Sigha – Living with ghosts [HFCD009]

26 avril 1986, Tchernobyl. Mirror aurait pu être l’enregistrement sonore du souffle atomique qu’a vécu la triste ukrainienne : entre craquements et drones ont distinguerait presque l’alarme continue et plaintive de la centrale mais il est déjà trop tard. Ne reste après cette longue minute qu’un no man’s land hostile que dépeint avec patience Sigha.

Ce qui fait la force de Living With Ghosts : un schéma similaire sur la quasi-totalité des tracks et cette volonté omniprésente d’absorption de l’auditeur. Ici tout est sombre.
D’un trip à l’autre, le kick martèle un rythme effréné ou au contraire faussement humain (la cadence cardiaque et claustrophobe de Translate). Noyade progressive dans la noirceur d’une techno primaire basée sur l’amplification continue : toujours plus, toujours plus loin, Sigha empreinte à O’Connor une linéarité redoutable s’affirmant au fil des secondes.

Ce travail sur une techno inhumaine et dépourvue de chaleur, on l’a déjà rencontré maintes fois, la nuance ici c’est cette panoplie de sensations malgré le champ réduit de sonorités. Entendons par là que Sigha se fait conteur moderne en alternant pure violence mécanique et montées quasi-mélancoliques.

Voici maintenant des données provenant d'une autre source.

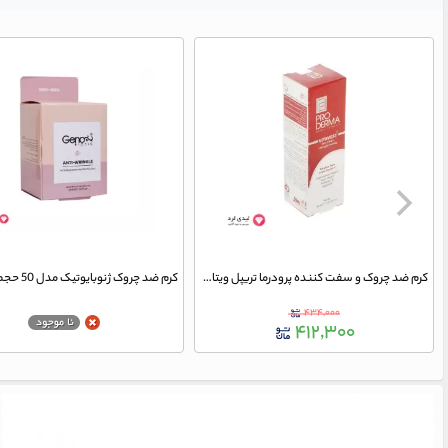
کرم ضد چروک و سفت کننده پرودرما تریپل ویتامین سی مدل Lifiting & Firming
۴۳۴,۰۰۰
۴۱۲,۳۰۰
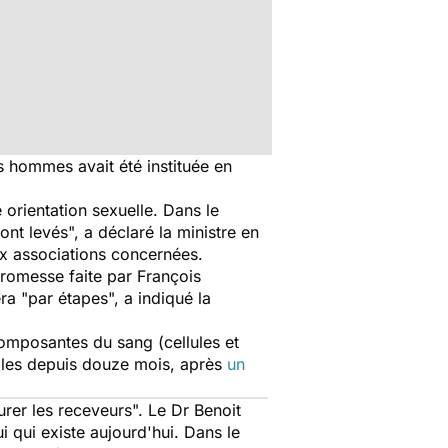
hommes avait été instituée en
 orientation sexuelle. Dans le
ont levés", a déclaré la ministre en
x associations concernées.
promesse faite par François
ra "par étapes", a indiqué la
 composantes du sang (cellules et
lles depuis douze mois, après
un
urer les receveurs". Le Dr Benoit
ui qui existe aujourd'hui. Dans le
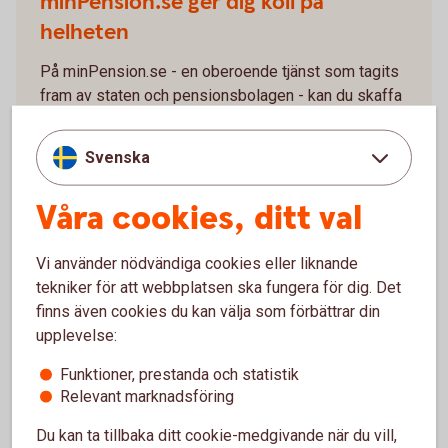
minPension.se ger dig koll på
helheten
På minPension.se - en oberoende tjänst som tagits
fram av staten och pensionsbolagen - kan du skaffa
dig en bra överblick:
Svenska
Se din allmänna pension, tjänstepension och
delar av ditt egna pensionssparande.
Få koll på hur mycket pension du tjänat in hittills.
Våra cookies, ditt val
Gör en pensionsprognos och se hur mycket
pension du beräknas få som pensionär.
Vi använder nödvändiga cookies eller liknande
Läs mer om hur det funkar.
tekniker för att webbplatsen ska fungera för dig. Det
finns även cookies du kan välja som förbättrar din
Kolla in pensionen på
minPension.se
upplevelse:
Funktioner, prestanda och statistik
Relevant marknadsföring
Du kan ta tillbaka ditt cookie-medgivande när du vill,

Ce tout constitué de kicks puissants, drones, synthés industriels s’avèrent éprouvant pour le tympan et l’esprit, dévoilant la paradoxale qualité de cet album : la répétition maladive.

On retiendra comme titres phares un Scene Couple dévastateur, la faune électronique de Faith & Labour, l’étrange plénitude de She Kills in Extasy et l’outro du périple : la sublime Aokigahara.

Plonger dans l’ensemble de ces pièces n’est pas nécessaire, chacune fonctionnant individuellement.
L’album se découvre dans un sens comme dans un autre sans narrer une quelconque histoire, Sigha expose sous forme de clichés sonores un aperçu d’une Terre sans humanité dans toute sa rudesse comme son calme mortel.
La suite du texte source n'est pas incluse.